By Behnam Gholipour
June 15, 2021
Drug trafficking routes involving Iran have latently shifted from land to sea, with more covert shipments now being discovered in the Gulf of Oman than on land. For their part, Iranian officials have sought to shift the blame, claiming: “The imposition of regulations and blockades on the country’s eastern borders have led to drug trafficking from the sea”.
This change in Iranian drug-traffickers’ methods has taken the Iranian police somewhat by surprise, and law enforcement agencies are struggling with significant deficiencies in their ability to combat it. The issue and its root causes are the focus of an article in the latest edition of Iran’s scientific quarterly, Border Science and Technology.
The recently-published article, entitled NAJA Intelligence Challenges in Combating Drug Trafficking at Sea, details the problems that police with the Islamic Republic of Iran Law Enforcement Force, known as NAJA, are having in curbing drug trafficking from the country.
Contrary to the repeated claims of intelligence, security, and law enforcement officials in Iran, the article’s authors state: “There is currently no such thing as a national intelligence authority [for combatting drug trafficking by sea]. Inter-organizational relations are not specifically defined.” As such, they say, “friction and parallelism” hamper Iran’s ability to block drug operations.

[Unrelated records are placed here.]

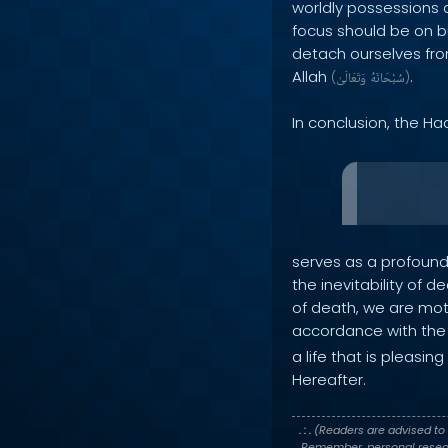
worldly possessions a
focus should be on bu
detach ourselves from
Allah
.
(
وَتَعَالَىٰ
سُبْحَانَهُ
)
In conclusion, the Ha
serves as a profound 
the inevitability of d
of death, we are moti
accordance with the 
a life that is pleasi
Hereafter.
. : .
(Readers are advised to 
Remember, personal researc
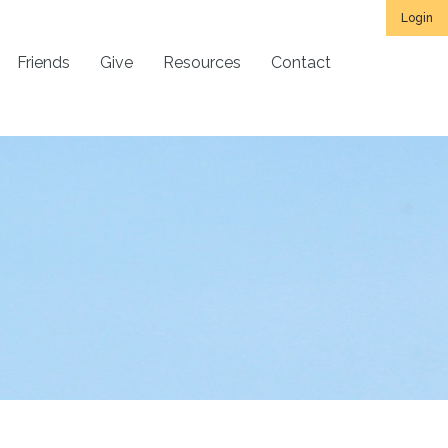
Login
Friends
Give
Resources
Contact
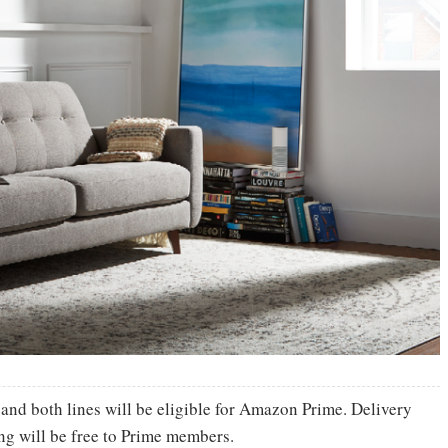
 and both lines will be eligible for Amazon Prime. Delivery
ng will be free to Prime members.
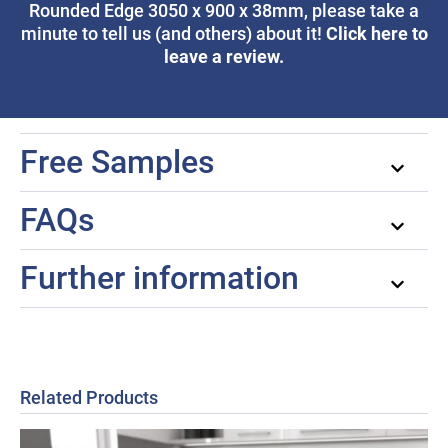
Rounded Edge 3050 x 900 x 38mm, please take a
Click here to
minute to tell us (and others) about it!
leave a review.
Free Samples
FAQs
Further information
Related Products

According to Iranian law, the national police are tasked with countering drug trafficking on Iran’s maritime borders. The intelligence arm of NAJA is front and center of this effort alongside its other duties combatting both petty and high-level crimes.
The intelligence arm organization is active in three “tiers” of internal security, which are defined as “obstacles”, “reconnaissance” and “control”. The first category includes information gleaned from border patrols and checkpoints on land, air and sea, who in turn make use of information from provincial police stations. These units are responsible for blocking the advance of any threat from the zero point of the border into Iran itself.
The second tier, reconnaisance, involves constantly gathering intelligence on local populations and the movements, affiliations and activities of people of interest. The third involves the overall monitoring of the situation inside the country, drawing on the information gathered from tiers one and two as well as intelligence from border areas outside Iran.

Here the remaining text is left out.